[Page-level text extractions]
- - - - - - -
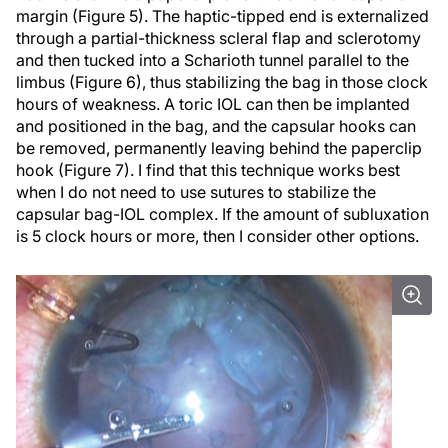
margin (Figure 5). The haptic-tipped end is externalized
through a partial-thickness scleral flap and sclerotomy
and then tucked into a Scharioth tunnel parallel to the
limbus (Figure 6), thus stabilizing the bag in those clock
hours of weakness. A toric IOL can then be implanted
and positioned in the bag, and the capsular hooks can
be removed, permanently leaving behind the paperclip
hook (Figure 7). I find that this technique works best
when I do not need to use sutures to stabilize the
capsular bag-IOL complex. If the amount of subluxation
is 5 clock hours or more, then I consider other options.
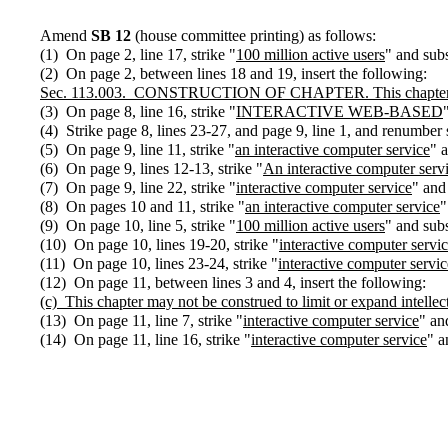
Amend
SB 12
(house committee printing) as follows:
(1) On page 2, line 17, strike "
100 million active users
" and subs
(2) On page 2, between lines 18 and 19, insert the following:
Sec.
113.003.
CONSTRUCTION OF CHAPTER. This chapter may no
(3) On page 8, line 16, strike "
INTERACTIVE WEB-BASED
(4) Strike page 8, lines 23-27, and page 9, line 1, and renumber
(5) On page 9, line 11, strike "
an interactive computer service
" a
(6) On page 9, lines 12-13, strike "
An interactive computer serv
(7) On page 9, line 22, strike "
interactive computer service
" and 
(8) On pages 10 and 11, strike "
an interactive computer service
"
(9) On page 10, line 5, strike "
100 million active users
" and subs
(10) On page 10, lines 19-20, strike "
interactive computer servi
(11) On page 10, lines 23-24, strike "
interactive computer servic
(12) On page 11, between lines 3 and 4, insert the following:
(c)
This chapter may not be construed to limit or expand intellec
(13) On page 11, line 7, strike "
interactive computer service
" an
(14) On page 11, line 16, strike "
interactive computer service
" a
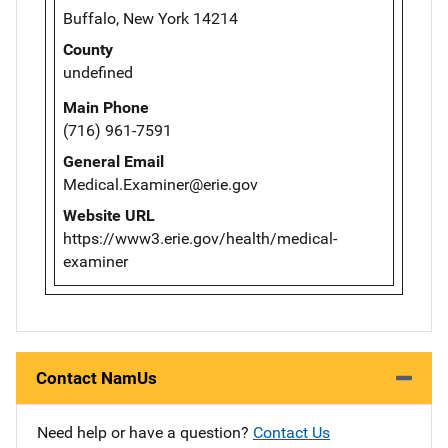
Buffalo, New York 14214
County
undefined
Main Phone
(716) 961-7591
General Email
Medical.Examiner@erie.gov
Website URL
https://www3.erie.gov/health/medical-
examiner
Contact NamUs
Need help or have a question?
Contact Us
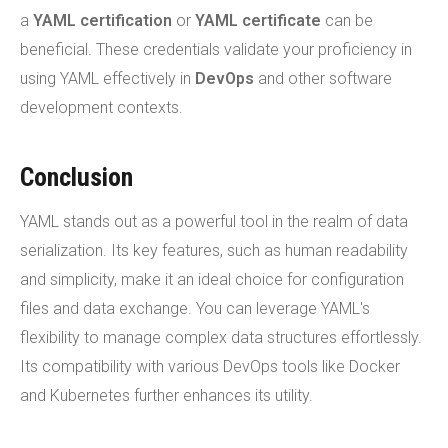
a
YAML certification
or
YAML certificate
can be
beneficial. These credentials validate your proficiency in
using YAML effectively in
DevOps
and other software
development contexts.
Conclusion
YAML stands out as a powerful tool in the realm of data
serialization. Its key features, such as human readability
and simplicity, make it an ideal choice for configuration
files and data exchange. You can leverage YAML's
flexibility to manage complex data structures effortlessly.
Its compatibility with various DevOps tools like Docker
and Kubernetes further enhances its utility.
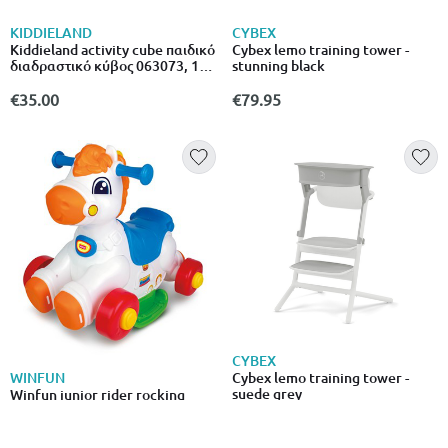
KIDDIELAND
CYBEX
Kiddieland activity cube παιδικό
Cybex lemo training tower -
διαδραστικό κύβος 063073, 12+
stunning black
μηνών
€35.00
€79.95
CYBEX
Cybex lemo training tower -
WINFUN
suede grey
Winfun junior rider rocking
horse 12m+ 000760
€79.95
€64.99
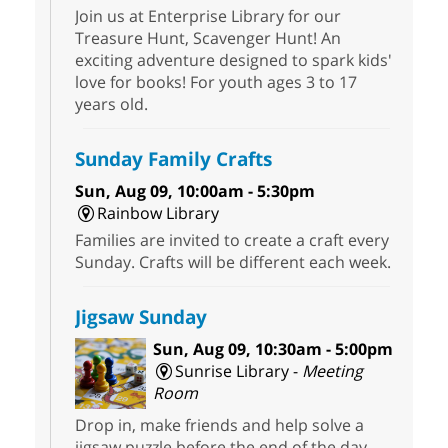
Join us at Enterprise Library for our
Treasure Hunt, Scavenger Hunt! An
exciting adventure designed to spark kids'
love for books! For youth ages 3 to 17
years old.
Sunday Family Crafts
Sun, Aug 09, 10:00am - 5:30pm
Rainbow Library
Families are invited to create a craft every
Sunday. Crafts will be different each week.
Jigsaw Sunday
Sun, Aug 09, 10:30am - 5:00pm
Sunrise Library -
Meeting
Room
Drop in, make friends and help solve a
jigsaw puzzle before the end of the day.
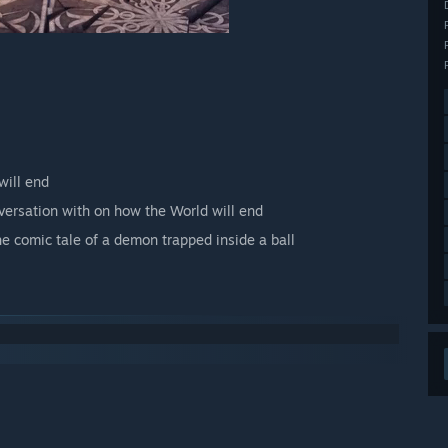
will end
versation with on how the World will end
he comic tale of a demon trapped inside a ball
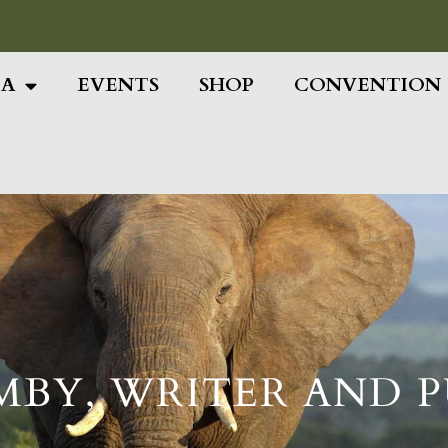
Add Your Head
IA
EVENTS
SHOP
CONVENTION
MBY, WRITER AND 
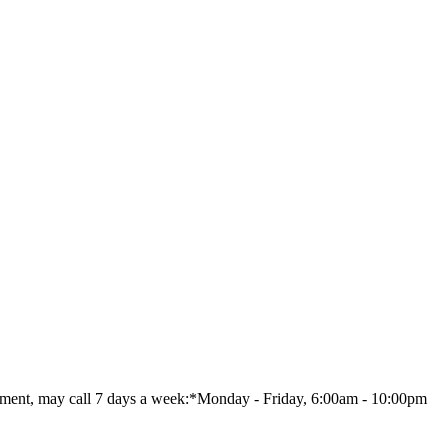
nt, may call 7 days a week:*Monday - Friday, 6:00am - 10:00pm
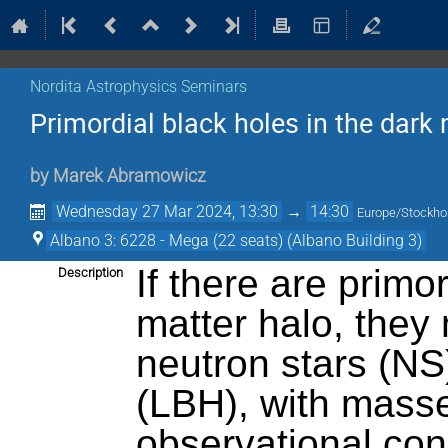
Nordita Astrophysics Seminars
Primordial black holes in the dark 
by
Marek Abramowicz
Wednesday 27 Mar 2024, 13:30
→
14:30
Europe/Stockh
Albano 3: 6228 - Mega (22 seats) (Albano Building 3)
If there are primo
Description
matter halo, they 
neutron stars (NS
(LBH), with mass
observational co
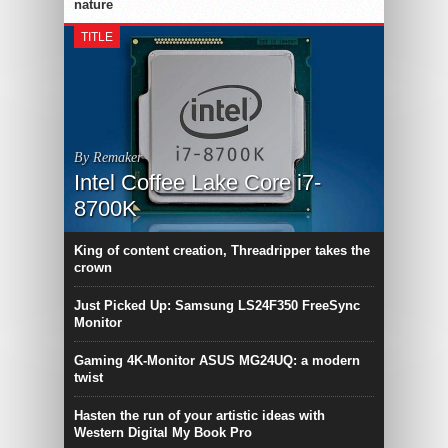
nature
TITLE
By Remaker
Intel Coffee Lake Core i7-
8700K
King of content creation, Threadripper takes the
crown
Just Picked Up: Samsung LS24F350 FreeSync
Monitor
Gaming 4K-Monitor ASUS MG24UQ: a modern
twist
Hasten the run of your artistic ideas with
Western Digital My Book Pro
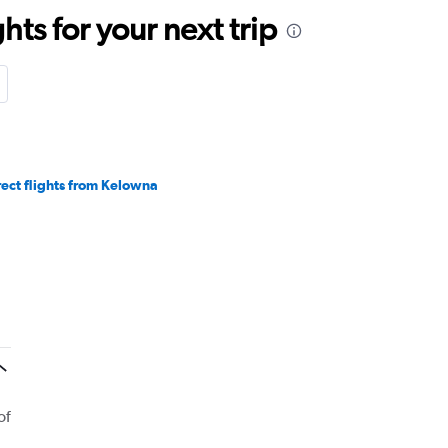
ts for your next trip
rect flights from Kelowna
of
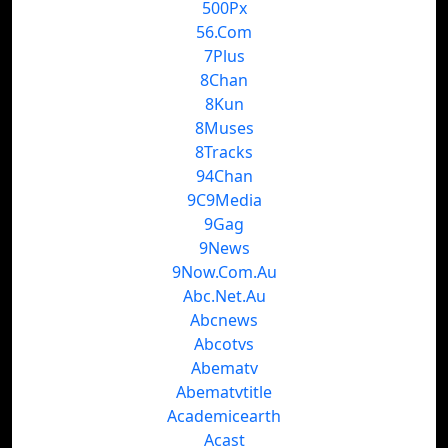
500Px
56.Com
7Plus
8Chan
8Kun
8Muses
8Tracks
94Chan
9C9Media
9Gag
9News
9Now.Com.Au
Abc.Net.Au
Abcnews
Abcotvs
Abematv
Abematvtitle
Academicearth
Acast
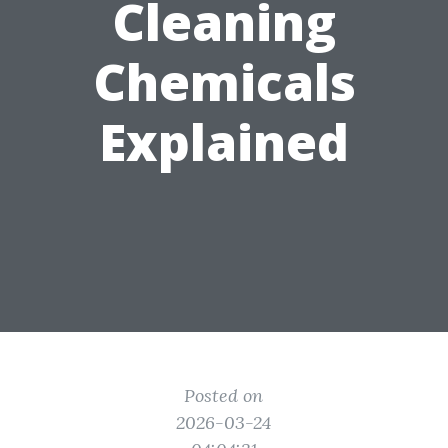
Cleaning
Chemicals
Explained
Posted on
2026-03-24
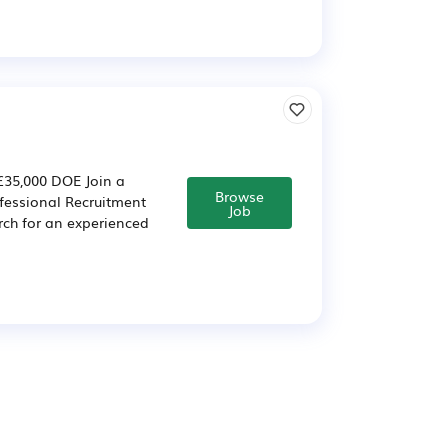
 £35,000 DOE Join a
Browse
fessional Recruitment
Job
rch for an experienced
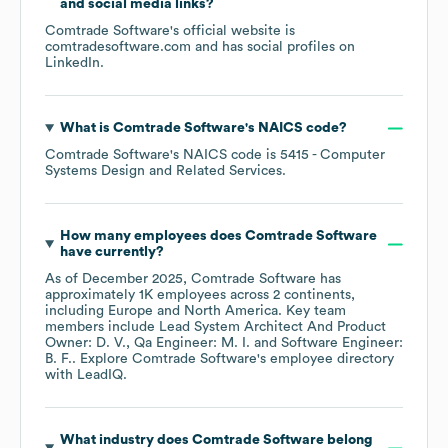
and social media links?
Comtrade Software
's official website is
comtradesoftware.com
and has social profiles on
LinkedIn
.
What is
Comtrade Software
's
NAICS code
?
Comtrade Software
's
NAICS code is
5415
- Computer
Systems Design and Related Services
.
How many employees does
Comtrade Software
have currently?
As of
December 2025
,
Comtrade Software
has
approximately
1K
employees across
2 continents,
including
Europe
North America
. Key team
members include
Lead System Architect And Product
Owner: D. V.
Qa Engineer: M. I.
Software Engineer:
B. F.
. Explore
Comtrade Software
's employee directory
with LeadIQ.
What industry does
Comtrade Software
belong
- - - - - - -
### What this task involves
Look through the entries above and find each line where the word "then" occurs; copy those lines.

### Problem solution
and then tucked into a Scharioth tunnel parallel to the
hours of weakness. A toric IOL can then be implanted
is 5 clock hours or more, then I consider other options.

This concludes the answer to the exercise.